Your strength can also be your weakness. In my case, the ability to draw a face in a certain way. The thing is, I do want my work to express aspects of human physicality, imbued with the emotional and (dare I say) spiritual qualities that we can infer when we look at it. On the other hand, there’s the danger of the work being ‘sweet’ and even pretty. I am conscious that I am really working on the edge of sweetness a lot of the time, and this I find invigorating, infuriating and really challenging. Quite often I seem to dramatically visualise it in my mind (remembering school geography lessons) as an arête, a knife-edged ridge. The path meanders, so you have to keep checking you are following the ridge exactly, being constantly careful not to slither down into sentimentality/prettiness on the one side, or – or what on the other? Loads of risks there too, ranging from brutishness to blandness to meaningless gesture to you-name-it. The other thing about ‘sweetness’ for me involves colour. The moment you move beyond monochrome black-and-white, you get caught up in people’s assumptions and responses to colour.

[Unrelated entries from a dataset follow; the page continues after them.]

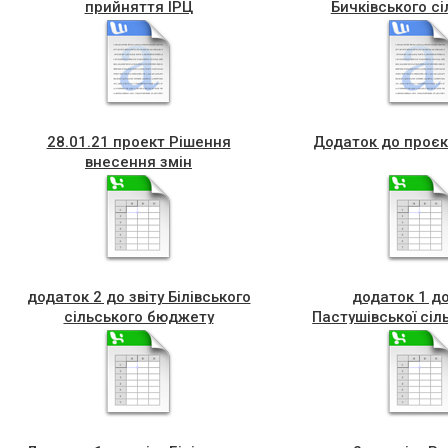
прийняття ІРЦ
Бичківського сі
бюджет
28.01.21 проект Рішення
Додаток до проєк
внесення змін
додаток 2 до звіту Білівського
додаток 1 до
сільського бюджету
Пастушівської сіл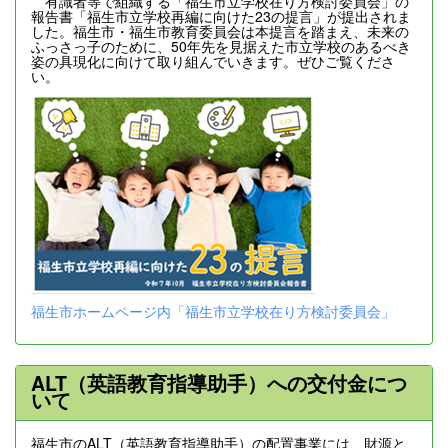
有識者等で組織する「福生市立学校在り方検討委員会」の
報告書「福生市立学校再編に向けた23の提言」が提出されま
した。福生市・福生市教育委員会は本提言を踏まえ、未来の
ふっさっ子のために、50年先を見据えた市立学校のあるべき
姿の具現化に向けて取り組んでいきます。ぜひご覧くださ
い。
福生市ホームページ内「福生市立学校在り方検討委員会」
ALT（英語教育指導助手）への交付金につ
いて
福生市のALT（英語教育指導助手）の配置事業には、財源と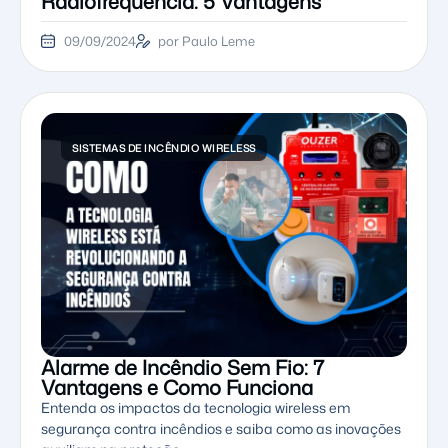
Radiofrequência: 5 Vantagens
09/09/2024
por Paulo Leme
SISTEMAS DE INCÊNDIO WIRELESS
Alarme de Incêndio Sem Fio: 7
Vantagens e Como Funciona
Entenda os impactos da tecnologia wireless em
segurança contra incêndios e saiba como as inovações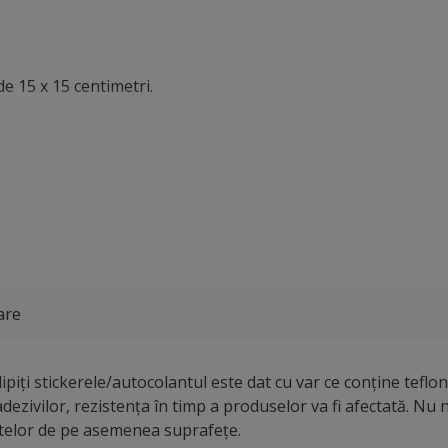
de 15 x 15 centimetri.
are
piți stickerele/autocolantul este dat cu var ce conține teflon,
dezivilor, rezistența în timp a produselor va fi afectată. N
ntelor de pe asemenea suprafețe.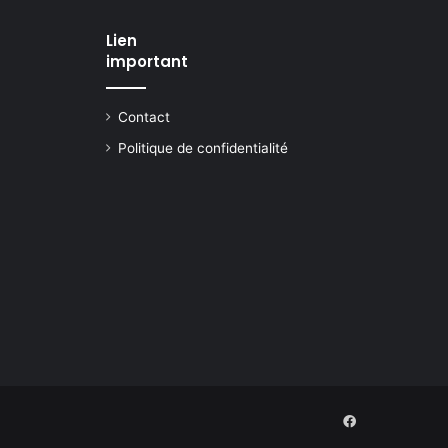
Lien
important
Contact
Politique de confidentialité
Facebook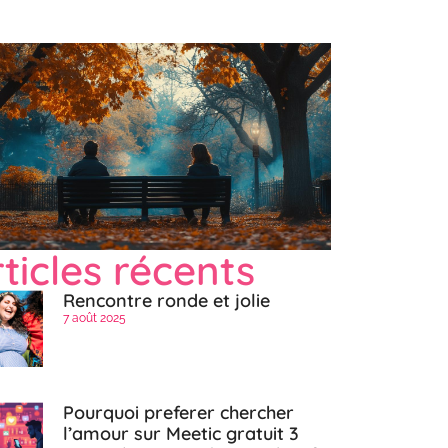
ticles récents
Rencontre ronde et jolie
7 août 2025
Pourquoi preferer chercher
l’amour sur Meetic gratuit 3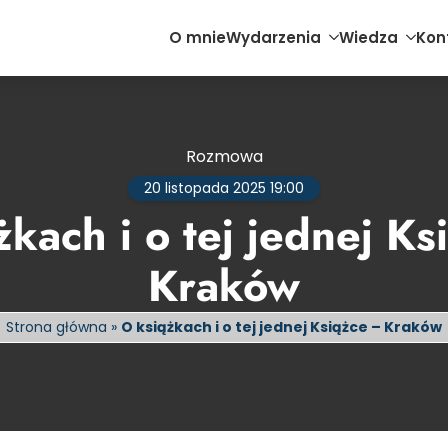
O mnie
Wydarzenia
Wiedza
Kon
Rozmowa
20 listopada 2025 19:00
żkach i o tej jednej Ks
Kraków
Strona główna
»
O książkach i o tej jednej Książce – Kraków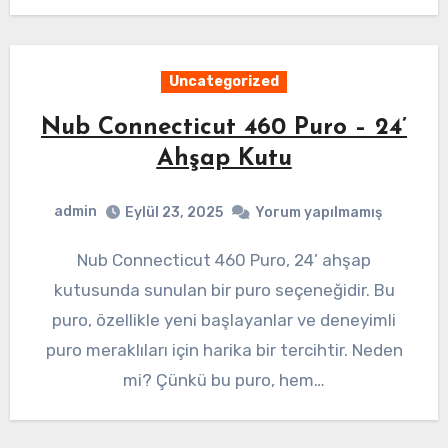
Uncategorized
Nub Connecticut 460 Puro – 24’
Ahşap Kutu
admin
Eylül 23, 2025
Yorum yapılmamış
Nub Connecticut 460 Puro, 24’ ahşap
kutusunda sunulan bir puro seçeneğidir. Bu
puro, özellikle yeni başlayanlar ve deneyimli
puro meraklıları için harika bir tercihtir. Neden
mi? Çünkü bu puro, hem…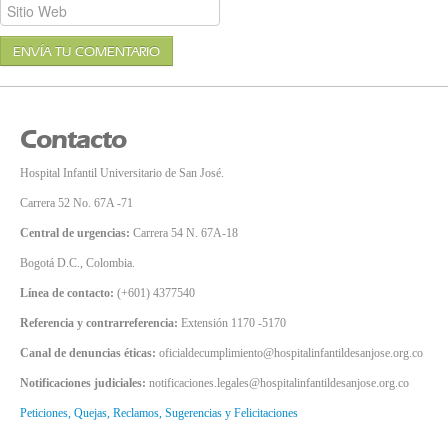
ENVÍA TU COMENTARIO
Contacto
Hospital Infantil Universitario de San José.
Carrera 52 No. 67A -71
Central de urgencias:
Carrera 54 N. 67A-18
Bogotá D.C., Colombia.
Línea de contacto:
(+601) 4377540
Referencia y contrarreferencia:
Extensión 1170 -5170
Canal de denuncias éticas:
oficialdecumplimiento@hospitalinfantildesanjose.org.co
Notificaciones judiciales:
notificaciones.legales@hospitalinfantildesanjose.org.co
Peticiones, Quejas, Reclamos, Sugerencias y Felicitaciones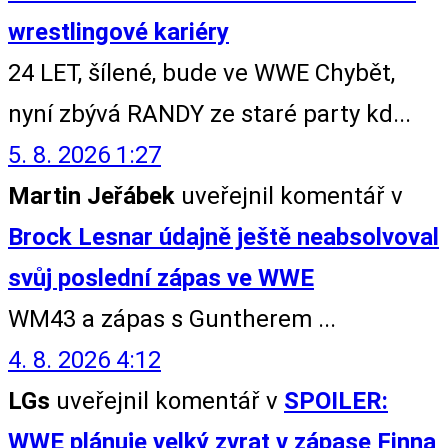
wrestlingové kariéry
24 LET, šílené, bude ve WWE Chybět,
nyní zbývá RANDY ze staré party kd...
5. 8. 2026 1:27
Martin Jeřábek
uveřejnil komentář v
Brock Lesnar údajně ještě neabsolvoval
svůj poslední zápas ve WWE
WM43 a zápas s Guntherem ...
4. 8. 2026 4:12
LGs
uveřejnil komentář v
SPOILER:
WWE plánuje velký zvrat v zápase Finna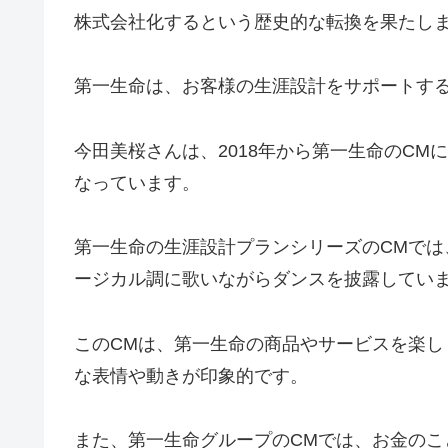
株式会社化するという歴史的な転換を果たし
第一生命は、お客様の生涯設計をサポートす
今田美桜さんは、2018年から第一生命のC
なっています。
第一生命の生涯設計プランシリーズのCMで
ージカル調に歌いながらダンスを披露してい
このCMは、第一生命の商品やサービスを楽
な表情や動きが印象的です。
また、第一生命グループのCMでは、お金の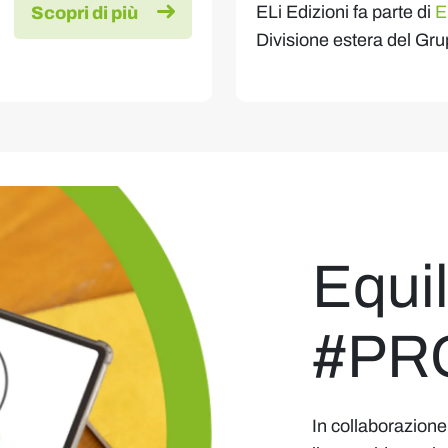
ELi Edizioni fa parte di
E
Scopri di più
Divisione estera del Gru
Equil
#PR
In collaborazione 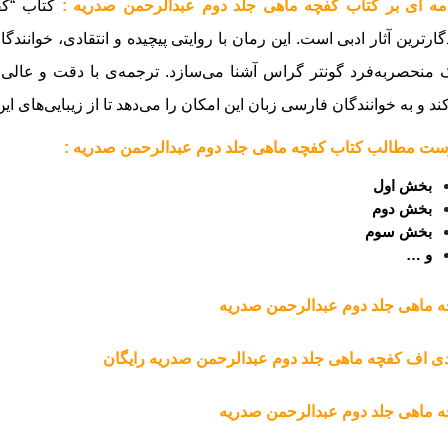
مه ای بر کتاب کفچه ماهی جلد دوم عبدالرحمن صدریه :
کتاب “کف
گارترین آثار ادبی است. این رمان با روایتی پیچیده و انتقادی، خوانندگ
منحصربه‌فرد گونتر گراس آشنا می‌سازد. ترجمه‌ی با دقت و عالی ع
ند و به خوانندگان فارسی زبان این امکان را می‌دهد تا از زیبایی‌های این 
ت مطالب کتاب کفچه ماهی جلد دوم عبدالرحمن صدریه :
بخش اول
بخش دوم
بخش سوم
و …
 ماهی جلد دوم عبدالرحمن صدریه
ی اف کفچه ماهی جلد دوم عبدالرحمن صدریه رایگان
 ماهی جلد دوم عبدالرحمن صدریه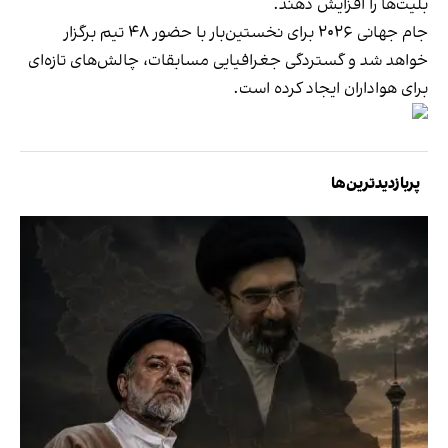
بلیت‌ها را افزایش دهند.
جام جهانی ۲۰۲۶ برای نخستین‌بار با حضور ۴۸ تیم برگزار
خواهد شد و گستردگی جغرافیایی مسابقات، چالش‌های تازه‌ای
برای هواداران ایجاد کرده است.
پربازدیدترین‌ها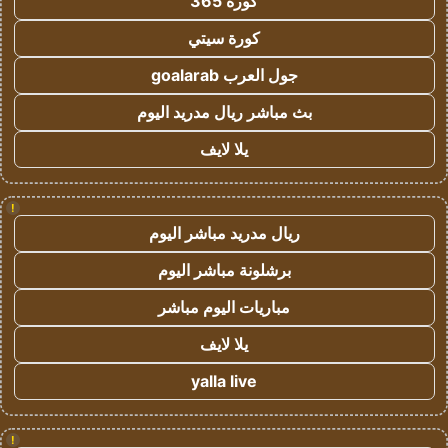
كورة 365
كورة سيتي
جول العرب goalarab
بث مباشر ريال مدريد اليوم
يلا لايف
!
ريال مدريد مباشر اليوم
برشلونة مباشر اليوم
مباريات اليوم مباشر
يلا لايف
yalla live
!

The vivid magentas I often use – to me they speak of vigour, but to some people it’s prettily pink. And to others, these colours are simply distasteful. (To me too, sometimes! – I loved Thomas Hylander’s and Nick Goss’s subdued limited palettes in their paintings at the Jerwood art space, wondering for the nth time why I didn’t work this way…).

Of course, it’s all really subjective. There will be plenty of people who find my work distasteful because of the types of faces I tend to paint, or the colours I use. And my own views change over time, too. A lot of my past work now appals me… Which is probably as it should be. Keep moving on.